小此木潔(おこのぎ・きよし) ジャーナリスト、元上智大学教授
群馬県生まれ。1975年朝日新聞入社。経済部員、ニューヨーク支局員などを経て、論説委員、編集委員を務めた。2014~22年3月、上智大学教授(政策ジャーナリズム論)。著書に『財政構造改革』『消費税をどうするか』(いずれも岩波新書)、『デフレ論争のABC』(岩波ブックレット)など。監訳書に『危機と決断―バーナンキ回顧録』(角川書店)。
※プロフィールは原則として、論座に最後に執筆した当時のものです
「プーチン独裁」が招いたルーブル暴落と不況、声あげる市民への期待
国際金融システムからロシアを締め出す新たな経済制裁で、ロシアはウクライナに対する侵略の大きな代償を払う羽目になった。

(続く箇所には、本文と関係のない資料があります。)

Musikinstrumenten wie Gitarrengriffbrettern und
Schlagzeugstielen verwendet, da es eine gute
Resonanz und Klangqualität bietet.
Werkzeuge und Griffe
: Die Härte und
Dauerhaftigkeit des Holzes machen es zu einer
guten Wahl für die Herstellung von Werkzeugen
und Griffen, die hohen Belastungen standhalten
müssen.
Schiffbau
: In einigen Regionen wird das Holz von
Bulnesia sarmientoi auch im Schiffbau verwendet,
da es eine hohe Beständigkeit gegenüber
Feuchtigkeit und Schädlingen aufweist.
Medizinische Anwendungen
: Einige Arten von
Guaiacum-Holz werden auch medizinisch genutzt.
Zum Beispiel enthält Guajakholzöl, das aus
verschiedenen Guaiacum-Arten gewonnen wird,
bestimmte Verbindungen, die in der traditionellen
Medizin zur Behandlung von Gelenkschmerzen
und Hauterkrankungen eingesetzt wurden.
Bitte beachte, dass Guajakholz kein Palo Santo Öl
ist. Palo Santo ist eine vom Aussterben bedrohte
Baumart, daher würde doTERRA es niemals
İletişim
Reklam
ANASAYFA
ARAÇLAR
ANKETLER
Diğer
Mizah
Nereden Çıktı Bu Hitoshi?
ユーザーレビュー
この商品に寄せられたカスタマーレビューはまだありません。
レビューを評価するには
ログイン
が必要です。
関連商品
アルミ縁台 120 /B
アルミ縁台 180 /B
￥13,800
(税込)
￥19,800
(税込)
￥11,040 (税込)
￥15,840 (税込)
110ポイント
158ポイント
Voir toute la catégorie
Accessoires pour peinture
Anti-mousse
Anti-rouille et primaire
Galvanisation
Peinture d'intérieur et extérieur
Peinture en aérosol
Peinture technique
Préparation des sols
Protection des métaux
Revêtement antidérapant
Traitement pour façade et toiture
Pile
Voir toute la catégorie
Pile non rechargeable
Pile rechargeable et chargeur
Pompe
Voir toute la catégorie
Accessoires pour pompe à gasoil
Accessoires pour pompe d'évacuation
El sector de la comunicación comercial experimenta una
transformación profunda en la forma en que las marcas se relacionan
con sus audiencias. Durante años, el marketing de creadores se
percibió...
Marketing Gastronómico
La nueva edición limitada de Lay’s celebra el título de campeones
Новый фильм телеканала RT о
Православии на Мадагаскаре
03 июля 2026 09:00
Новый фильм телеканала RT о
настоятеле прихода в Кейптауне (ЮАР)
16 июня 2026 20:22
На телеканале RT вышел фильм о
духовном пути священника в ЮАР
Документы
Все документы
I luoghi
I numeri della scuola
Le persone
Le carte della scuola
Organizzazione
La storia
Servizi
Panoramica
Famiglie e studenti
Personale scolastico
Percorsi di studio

ロシア通貨ルーブルの暴落や輸入物価の高騰によるインフレと、石油・天然ガス取引停滞からくる不況のダブルパンチ。それによって苦しめられるロシア国民の間で、厭戦・反戦の機運は急速に高まる。それはもはやプーチンの方針転換を引き出す程度ではおさまらず、独裁打倒の現代版ロシア革命となるのではないか。
ルーブル相場の動きや、弾圧にも屈しない反戦デモの広がりから、そんな予感が漂う。
ロシアによるウクライナ侵略をやめさせるため、欧州連合(EU)と米英などは2月26日、強力な経済制裁の措置として、ロシアの主要銀行を「国際銀行間通信協会(SWIFT)」から締め出す措置をとることで合意した。グローバルな金融決済のシステムを利用させないことで、ロシアの経済に最大級の打撃を与える作戦だ。
これによって侵略が直ちに止まることはないにしても、ボディーブローのように効いてくるのは必至だろう。侵略の代償として生じる通貨ルーブルの暴落、深刻化する輸入インフレと不況のもとで、ロシア国民の苦境と不満が反戦平和運動となって噴出するに違いない。そうすれば、プーチン大統領の暴走に歯止めがかるだけでなく、やがて独裁の崩壊とロシア民主化につながってゆくのではないか。
それは、平和とパンを求めたかつてのロシア革命の伝統を現代によみがえらせる道となるのかもしれない。